● **Work order**
Retype the following data exactly, but leave its pictures out.

● **Dataset extract**

##############################

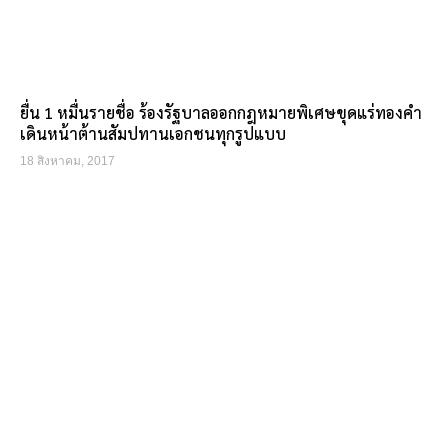
ยื่น 1 หมื่นรายชื่อ ร้องรัฐบาลออกกฎหมายพิเศษขุดแร่ทองคำ
เดินหน้าต้านสัมปทานเอกชนทุกรูปแบบ
18 สิงหาคม, 2017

##############################

● **Solution for this problem**
ยื่น 1 หมื่นรายชื่อ ร้องรัฐบาลออกกฎหมายพิเศษขุดแร่ทองคำ
เดินหน้าต้านสัมปทานเอกชนทุกรูปแบบ
18 สิงหาคม, 2017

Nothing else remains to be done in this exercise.